When the data were analyzed by patient age, 5-year overall survival was 38% for those aged 60-64 years, 33% for those aged 65-69, and 25% for those aged 70 and older. "Regardless of age, 5-year survivals ranged from 23% in patients with high comorbidity scores and high disease risk to 69% in patients with low comorbidity scores and low disease risk," Dr. Sorror and his colleagues said (JAMA 2011;306:1874-83).
Approximately two-thirds of the survivors at 5 years had complete resolution of their graft-versus-host disease (GVHD) symptoms and were able to discontinue immunosuppressive medications after a median of 2.5 years. Both the incidence and the resolution of GVHD in these older study subjects were comparable to those reported in the literature for younger patients treated with high-dose hematopoietic cell transplantation.
"These findings, together with the normal to near-normal performance status of surviving patients, should help allay reluctance in entering older patients with hematologic cancers in nonmyeloablative [transplant] protocols," the researchers noted.
Disease progression and relapse accounted for most (135) of the 239 deaths. Relapse rates were 33% at 1 year and 41% at 5 years. Most nonrelapse deaths were attributed to multiple organ failure, GVHD, and infections.
Dr. Sorror and his associates noted that hematologic malignancies are predominantly diseases of the elderly, and the incidence is expected to increase up to 77% during the next 20 years, due in part to the aging of the general population. Yet the latest figures show that only 12% of patients treated with hematopoietic cell transplantation in recent years were older than 60 years.

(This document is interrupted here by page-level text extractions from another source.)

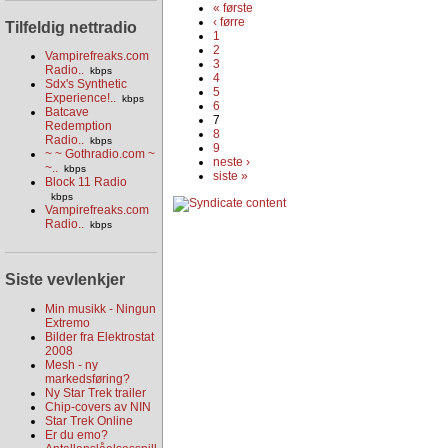
« første
‹ førre
Tilfeldig nettradio
1
2
Vampirefreaks.com
3
Radio..
kbps
4
Sdx's Synthetic
5
Experience!..
kbps
6
Batcave
7
Redemption
8
Radio..
kbps
9
~ ~ Gothradio.com ~
neste ›
~..
kbps
siste »
Block 11 Radio
kbps
Vampirefreaks.com
Radio..
kbps
Siste vevlenkjer
Min musikk - Ningun
Extremo
Bilder fra Elektrostat
2008
Mesh - ny
markedsføring?
Ny Star Trek trailer
Chip-covers av NIN
Star Trek Online
Er du emo?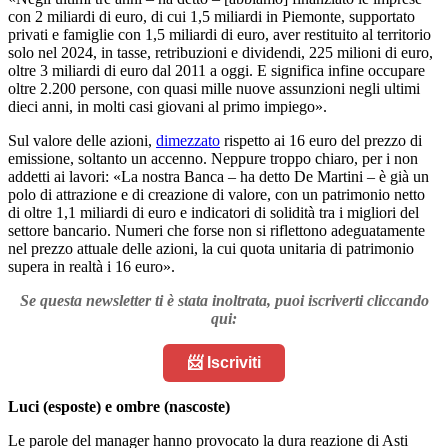
con 2 miliardi di euro, di cui 1,5 miliardi in Piemonte, supportato
privati e famiglie con 1,5 miliardi di euro, aver restituito al territorio
solo nel 2024, in tasse, retribuzioni e dividendi, 225 milioni di euro,
oltre 3 miliardi di euro dal 2011 a oggi. E significa infine occupare
oltre 2.200 persone, con quasi mille nuove assunzioni negli ultimi
dieci anni, in molti casi giovani al primo impiego».
Sul valore delle azioni,
dimezzato
rispetto ai 16 euro del prezzo di
emissione, soltanto un accenno. Neppure troppo chiaro, per i non
addetti ai lavori: «La nostra Banca – ha detto De Martini – è già un
polo di attrazione e di creazione di valore, con un patrimonio netto
di oltre 1,1 miliardi di euro e indicatori di solidità tra i migliori del
settore bancario. Numeri che forse non si riflettono adeguatamente
nel prezzo attuale delle azioni, la cui quota unitaria di patrimonio
supera in realtà i 16 euro».
Se questa newsletter ti è stata inoltrata, puoi iscriverti cliccando
qui:
📨 Iscriviti
Luci (esposte) e ombre (nascoste)
Le parole del manager hanno provocato la dura reazione di Asti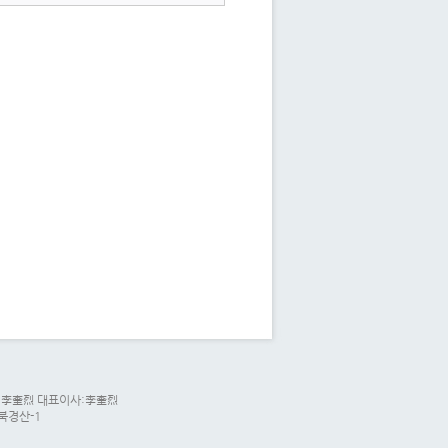
리자:李奎烈 대표이사:李奎烈
경북경산-1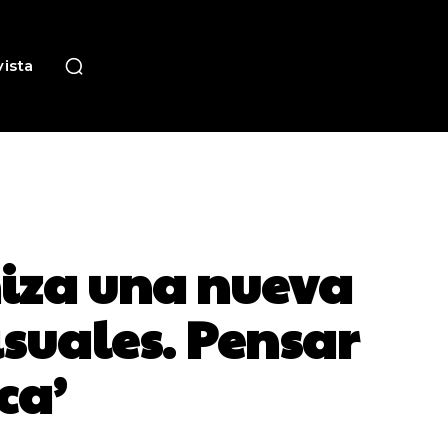
ista
iza una nueva
isuales. Pensar
ca’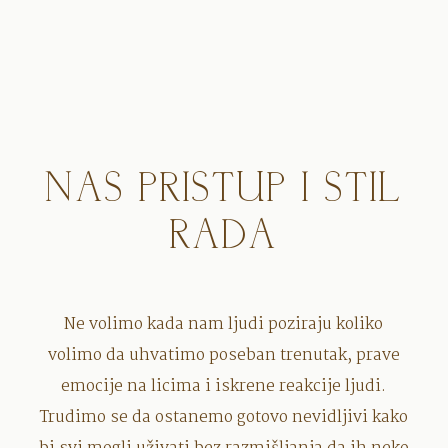
NAS PRISTUP I STIL
RADA
Ne volimo kada nam ljudi poziraju koliko
volimo da uhvatimo poseban trenutak, prave
emocije na licima i iskrene reakcije ljudi.
Trudimo se da ostanemo gotovo nevidljivi kako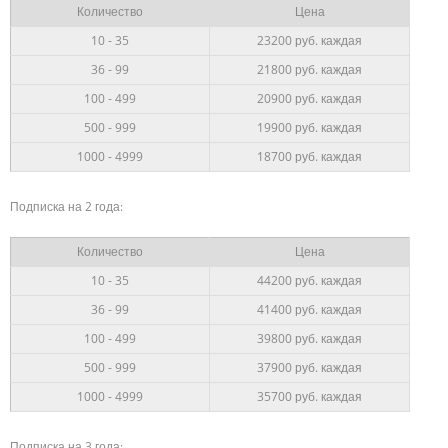
Количество
Цена
10 - 35
23200 руб. каждая
36 - 99
21800
руб.
каждая
100 - 499
20900
руб. каждая
500 - 999
19900 руб. каждая
1000 - 4999
18700 руб. каждая
Подписка на 2 года:
Количество
Цена
10 - 35
44200 руб. каждая
36 - 99
41400
руб.
каждая
100 - 499
39800
руб. каждая
500 - 999
37900 руб. каждая
1000 - 4999
35700 руб. каждая
Подписка на 3 года: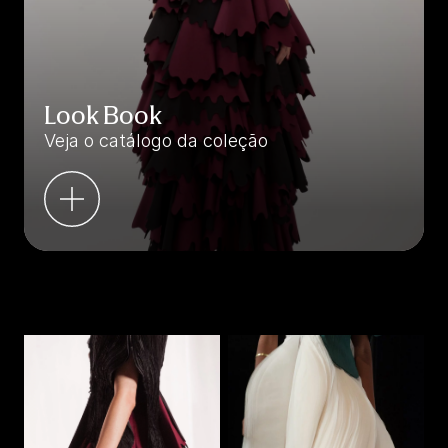
Look Book
Veja o catálogo da coleção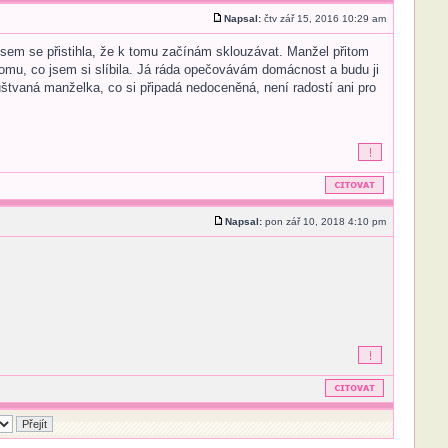
Napsal:
čtv zář 15, 2016 10:29 am
jsem se přistihla, že k tomu začínám sklouzávat. Manžel přitom
tomu, co jsem si slíbila. Já ráda opečovávám domácnost a budu ji
uštvaná manželka, co si připadá nedoceněná, není radostí ani pro
Napsal:
pon zář 10, 2018 4:10 pm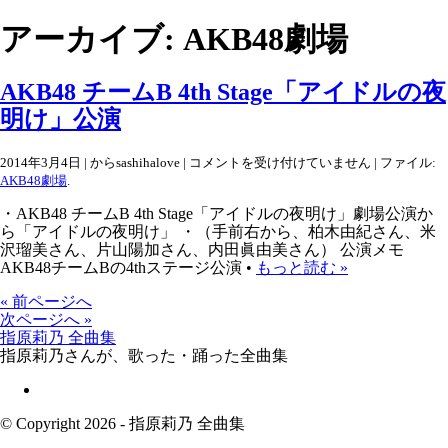
アーカイブ: AKB48劇場
AKB48 チームB 4th Stage「アイドルの夜
明け」公演
AKB48
2014年3月4日 | からsashihalove |
コメントを受け付けていません
| ファイル:
チ
AKB48劇場
.
ー
ム
・AKB48 チームB 4th Stage「アイドルの夜明け」劇場公演か
B
4th
ら「アイドルの夜明け」 ・（手前右から、柏木由紀さん、米
Stage「ア
沢瑠美さん、片山陽加さん、内田眞由美さん） 公演メモ
イ
AKB48チームBの4thステージ公演 •
もっと読む »
ド
ル
の
« 前ページへ
夜
次ページへ »
明
指原莉乃 全曲集
け」
指原莉乃さんが、歌った・踊った全曲集
公
演
は
© Copyright 2026 - 指原莉乃 全曲集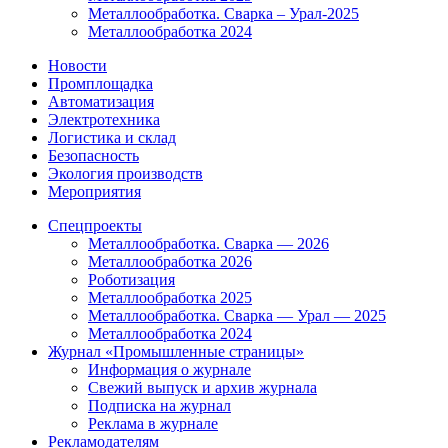
Металлообработка. Сварка – Урал-2025
Металлообработка 2024
Новости
Промплощадка
Автоматизация
Электротехника
Логистика и склад
Безопасность
Экология производств
Мероприятия
Спецпроекты
Металлообработка. Сварка — 2026
Металлообработка 2026
Роботизация
Металлообработка 2025
Металлообработка. Сварка — Урал — 2025
Металлообработка 2024
Журнал «Промышленные страницы»
Информация о журнале
Свежий выпуск и архив журнала
Подписка на журнал
Реклама в журнале
Рекламодателям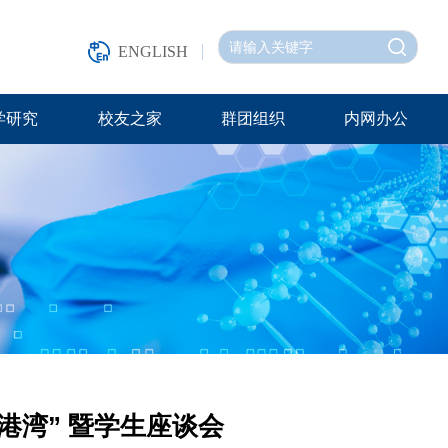
ENGLISH
学研究
校友之家
群团组织
内网办公
港湾” 暨学生座谈会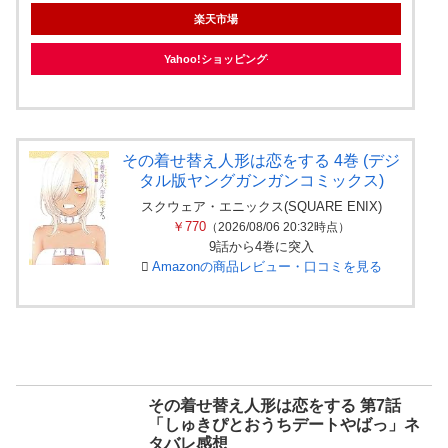
楽天市場
Yahoo!ショッピング
その着せ替え人形は恋をする 4巻 (デジ
タル版ヤングガンガンコミックス)
スクウェア・エニックス(SQUARE ENIX)
￥770
（2026/08/06 20:32時点）
9話から4巻に突入
Amazonの商品レビュー・口コミを見る
その着せ替え人形は恋をする 第7話
「しゅきぴとおうちデートやばっ」ネ
タバレ感想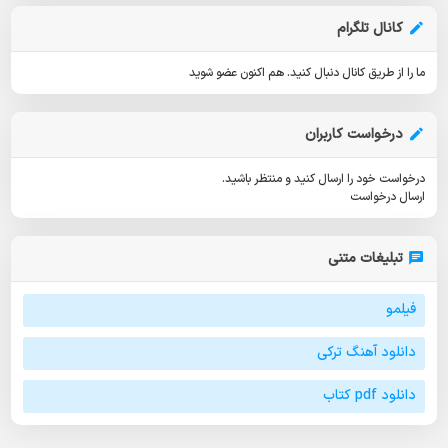
کانال تلگرام
ما را از طریق کانال دنبال کنید.
هم اکنون عضو شوید
درخواست کاربران
درخواست خود را ارسال کنید و منتظر باشید.
ارسال درخواست
تبلیغات متنی
فیلمو
دانلود آهنگ ترکی
دانلود pdf کتاب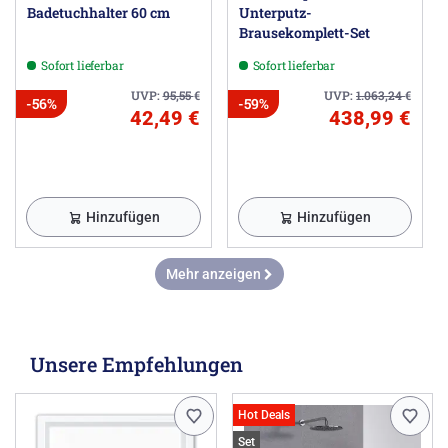
Badetuchhalter 60 cm
Unterputz-
Brausekomplett-Set
Sofort lieferbar
Sofort lieferbar
UVP:
95,55
€
UVP:
1.063,24
€
-56%
-59%
42,49 €
438,99 €
Hinzufügen
Hinzufügen
Mehr anzeigen
Unsere Empfehlungen
Hot Deals
Set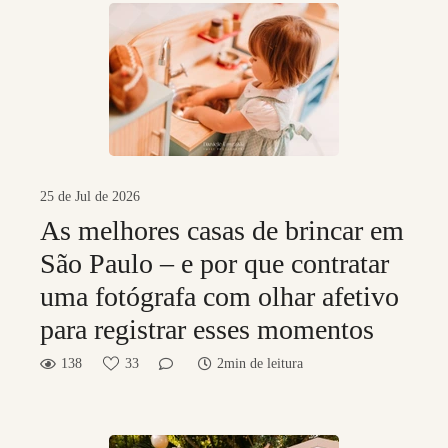
25 de Jul de 2026
As melhores casas de brincar em
São Paulo – e por que contratar
uma fotógrafa com olhar afetivo
para registrar esses momentos
138
33
2min de leitura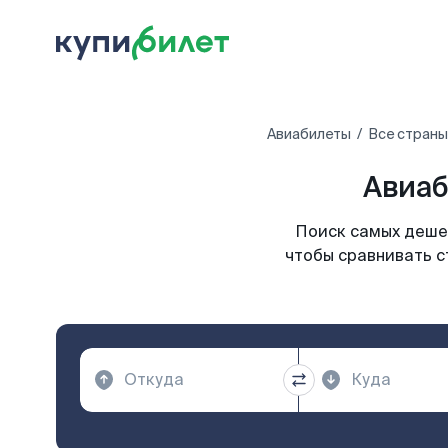
Авиабилеты
Все страны
Авиаб
Поиск самых дешев
чтобы сравнивать с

"This clearly highlights the reluctance of physicians to offer allogeneic hematopoietic cell transplantation to elderly patients," they said.
The investigators are now starting a multicenter longitudinal study to follow such patients from diagnosis onward, in the hope of elucidating "the reasons behind the low rate of referral of older patients to transplantation, [as well as] how nonmyeloablative [transplantation] outcomes compare with those after conventional therapies."
This study was supported by the National Institutes of Health and the Leukemia & Lymphoma Society. Dr. Sorror’s associates reported numerous ties to industry sources.